(Data)
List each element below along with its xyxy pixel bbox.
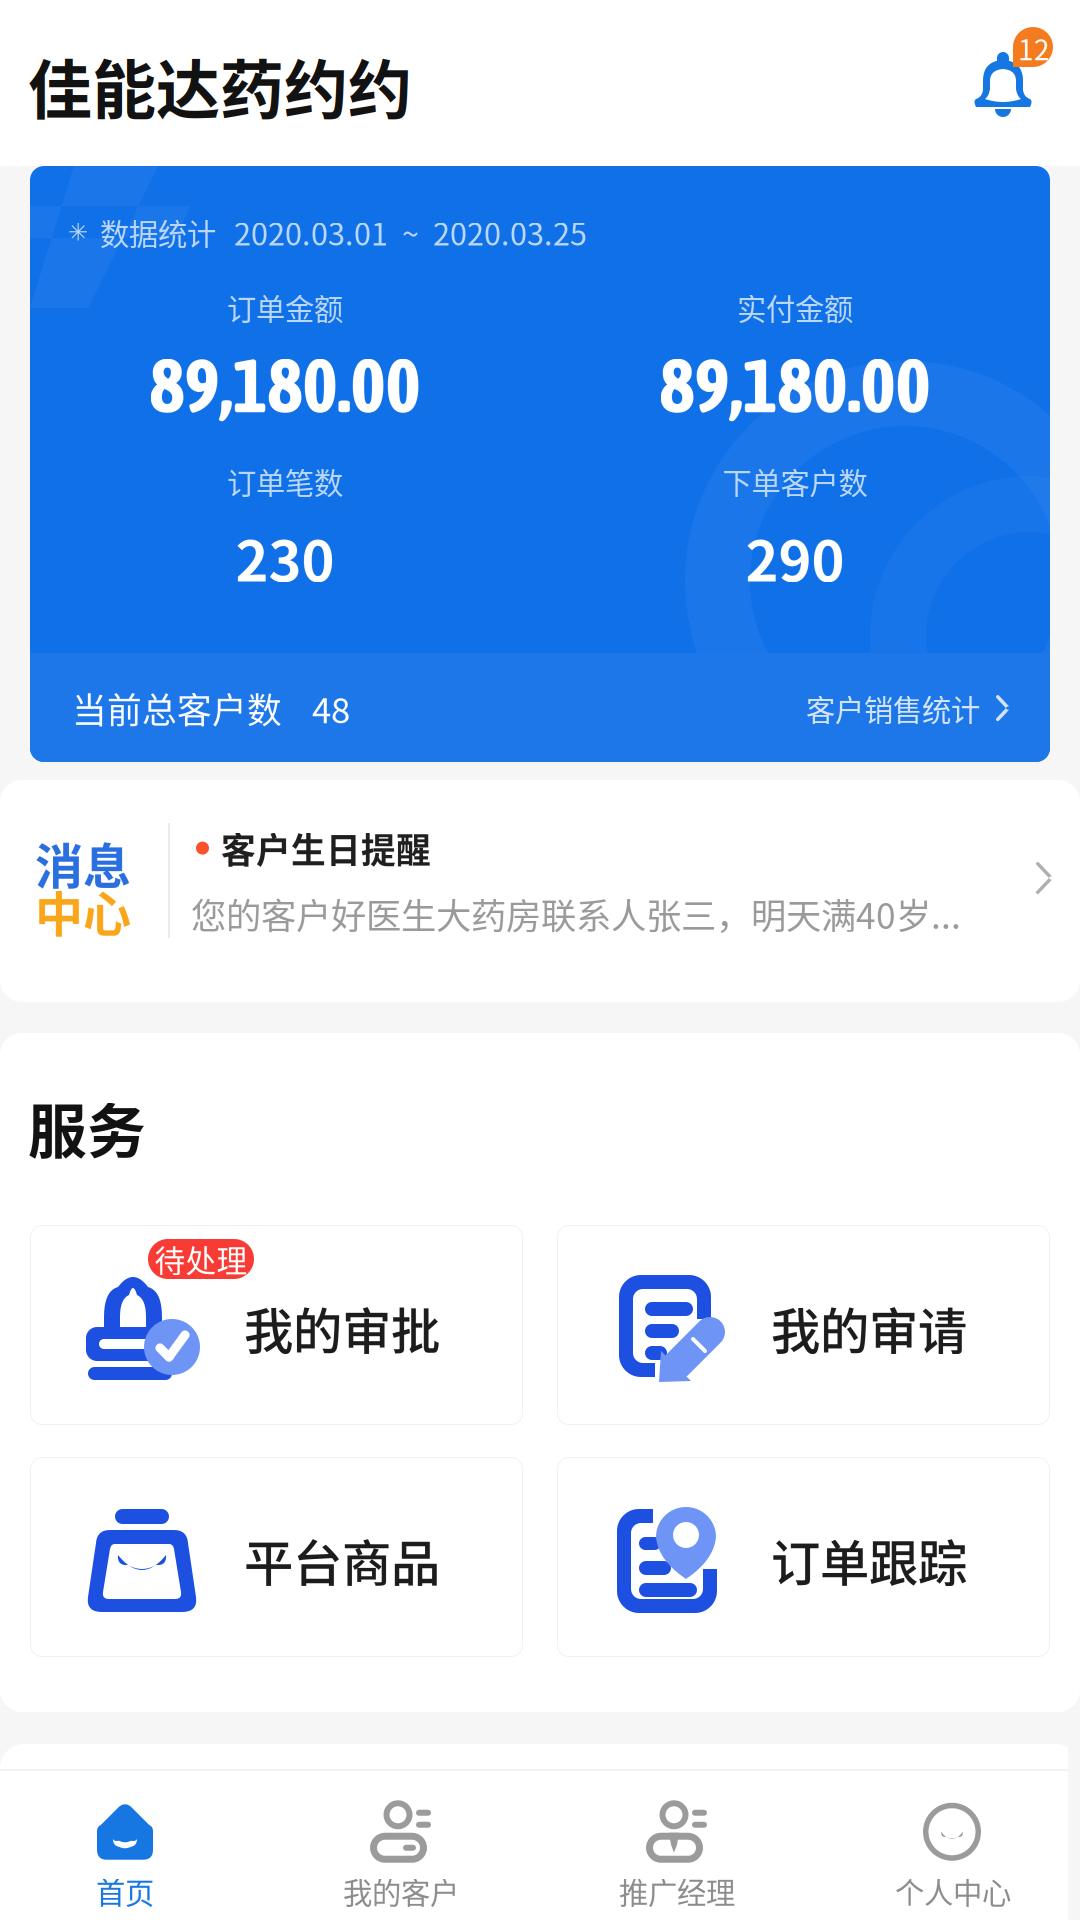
staticText: 待处理 xyxy=(154,1237,248,1281)
staticText: 订单金额 xyxy=(227,286,343,328)
staticText: 下单客户数 xyxy=(722,460,868,502)
staticText: 客户销售统计 xyxy=(806,687,980,729)
staticText: 推广经理 xyxy=(619,1870,735,1912)
button[interactable]: 消息 xyxy=(0,780,1080,1002)
button[interactable]: 我的客户 xyxy=(263,1768,539,1920)
staticText: 当前总客户数 xyxy=(72,683,282,733)
button[interactable]: 个人中心 xyxy=(815,1768,1080,1920)
staticText: 89,180.00 xyxy=(150,342,420,428)
staticText: 2020.03.01 ~ 2020.03.25 xyxy=(234,210,587,254)
button[interactable]: 通知 xyxy=(960,10,1080,140)
button[interactable]: 订单跟踪 xyxy=(557,1457,1050,1657)
staticText: 89,180.00 xyxy=(660,342,930,428)
staticText: 48 xyxy=(312,683,350,733)
staticText: 平台商品 xyxy=(244,1524,440,1595)
staticText: 12 xyxy=(1018,28,1050,68)
staticText: 实付金额 xyxy=(737,286,853,328)
staticText: 消息 xyxy=(35,828,131,898)
button[interactable]: 首页 xyxy=(0,1768,263,1920)
staticText: 我的审请 xyxy=(771,1292,967,1363)
staticText: 中心 xyxy=(35,876,131,946)
staticText: 订单笔数 xyxy=(227,460,343,502)
button[interactable]: 我的审批 xyxy=(30,1225,523,1425)
staticText: ✳ xyxy=(68,218,88,246)
staticText: 您的客户好医生大药房联系人张三，明天满40岁... xyxy=(191,888,961,939)
staticText: 数据统计 xyxy=(100,211,216,254)
staticText: 个人中心 xyxy=(895,1870,1011,1912)
staticText: 客户生日提醒 xyxy=(221,823,431,873)
button[interactable]: 我的审请 xyxy=(557,1225,1050,1425)
staticText: 230 xyxy=(236,516,334,598)
staticText: 我的客户 xyxy=(343,1870,459,1912)
staticText: 服务 xyxy=(28,1085,146,1170)
staticText: 订单跟踪 xyxy=(771,1524,967,1595)
button[interactable]: 平台商品 xyxy=(30,1457,523,1657)
staticText: 首页 xyxy=(96,1870,154,1912)
staticText: 我的审批 xyxy=(244,1292,440,1363)
button[interactable]: 当前总客户数 xyxy=(30,653,1050,762)
staticText: 290 xyxy=(746,516,844,598)
button[interactable]: 推广经理 xyxy=(539,1768,815,1920)
staticText: 佳能达药约约 xyxy=(28,39,412,132)
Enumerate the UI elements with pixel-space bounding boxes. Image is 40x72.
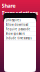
staticText: Send a link to anyone: [5, 17, 35, 20]
staticText: Include timestamps: [6, 36, 32, 40]
button[interactable]: Require passcode: [4, 27, 36, 32]
button[interactable]: Allow download: [4, 22, 36, 27]
staticText: Allow download: [6, 23, 29, 26]
staticText: Show speakers: [6, 32, 25, 35]
button[interactable]: Link expires: [4, 18, 36, 22]
staticText: Require passcode: [6, 27, 31, 31]
button[interactable]: Show speakers: [4, 32, 36, 36]
staticText: Share Transcriptions: [2, 2, 38, 16]
staticText: Link expires: [6, 18, 21, 22]
button[interactable]: Include timestamps: [4, 36, 36, 40]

(Problem to solve)
Copy exactly, please, every line from the one holding "Enumerate the UI" through the last line of the data, both ends included, and no pictures.

(Expected answer)
Enumerate the UI elements with pixel-space bounding boxes. Image is 40x72.
staticText: Send a link to anyone: [5, 17, 35, 20]
staticText: Include timestamps: [6, 36, 32, 40]
button[interactable]: Require passcode: [4, 27, 36, 32]
button[interactable]: Allow download: [4, 22, 36, 27]
staticText: Allow download: [6, 23, 29, 26]
staticText: Show speakers: [6, 32, 25, 35]
button[interactable]: Link expires: [4, 18, 36, 22]
staticText: Require passcode: [6, 27, 31, 31]
button[interactable]: Show speakers: [4, 32, 36, 36]
staticText: Share Transcriptions: [2, 2, 38, 16]
staticText: Link expires: [6, 18, 21, 22]
button[interactable]: Include timestamps: [4, 36, 36, 40]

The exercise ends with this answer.